I have a dataframe like this
| A | B | C |
|-------|---|---|
| ['1'] | 1 | 1 |
|['1,2']| 2 | |
| ['2'] | 3 | 0 |
|['1,3']| 2 | |
if the value of B is equal to A within the quotes then C is 1. if not present in A it will be 0. Expected output is:
| A | B | C |
|-------|---|---|
| ['1'] | 1 | 1 |
|['1,2']| 2 | 1 |
| ['2'] | 3 | 0 |
|['1,3']| 2 | 0 |
Like this I want to get the dataframe for multiple rows.

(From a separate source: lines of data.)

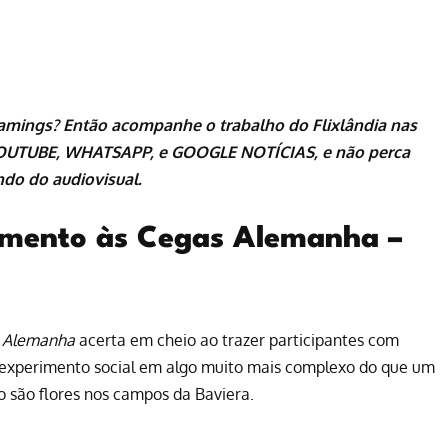
eamings
? Então acompanhe o trabalho do
Flixlândia
nas
OUTUBE
,
WHATSAPP
, e
GOOGLE NOTÍCIAS
, e não perca
do do audiovisual.
amento às Cegas Alemanha –
: Alemanha
acerta em cheio ao trazer participantes com
 experimento social em algo muito mais complexo do que um
 são flores nos campos da Baviera.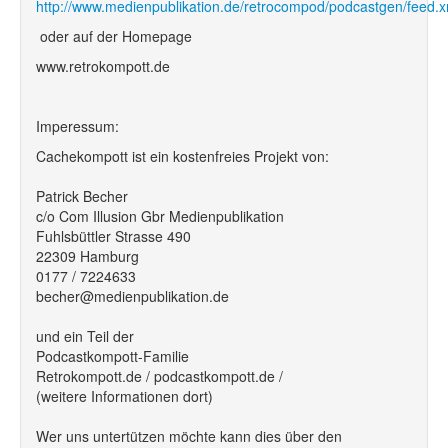
http://www.medienpublikation.de/retrocompod/podcastgen/feed.x
oder auf der Homepage
www.retrokompott.de
Imperessum:
Cachekompott ist ein kostenfreies Projekt von:
Patrick Becher
c/o Com Illusion Gbr Medienpublikation
Fuhlsbüttler Strasse 490
22309 Hamburg
0177 / 7224633
becher@medienpublikation.de
und ein Teil der
Podcastkompott-Familie
Retrokompott.de / podcastkompott.de /
(weitere Informationen dort)
Wer uns untertützen möchte kann dies über den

How do I write in python to get this kind of data frame?
CodePudding user response:
df['C'] = np.where(df['B'].astype(str).isin(df.A), 1,0)
basically you need to transform column b to string since column A is string. then seek for column B inside columnA.
result will be as you are defined.
CodePudding user response:
If values in A
are strings use:
print (df.A.tolist())
["['1']", "['1,2']", "['2']", "['1,3']"]
df['C'] = [int(str(b) in a.strip("[]'").split(',')) for a, b in zip(df.A, df.B)]
print (df)
A B C
0 ['1'] 1 1
1 ['1,2'] 2 1
2 ['2'] 3 0
3 ['1,3'] 2 0
Or if values are one element lists use:
print (df.A.tolist())
[['1'], ['1,2'], ['2'], ['1,3']]
df['C'] = [int(str(b) in a[0].split(',')) for a, b in zip(df.A, df.B)]
print (df)
A B C
0 [1] 1 1
1 [1,2] 2 1
2 [2] 3 0
3 [1,3] 2 0
CodePudding user response:
My code:
df = pd.read_clipboard()
df
'''
A B
0 ['1'] 1
1 ['1,2'] 2
2 ['2'] 3
3 ['1,3'] 2
'''
(
df.assign(A=df.A.str.replace("'",'').map(eval))
.assign(C=lambda d: d.apply(lambda s: s.B in s.A, axis=1))
.assign(C=lambda d: d.C.astype(int))
)
'''
A B C
0 [1] 1 1
1 [1, 2] 2 1
2 [2] 3 0
3 [1, 3] 2 0
'''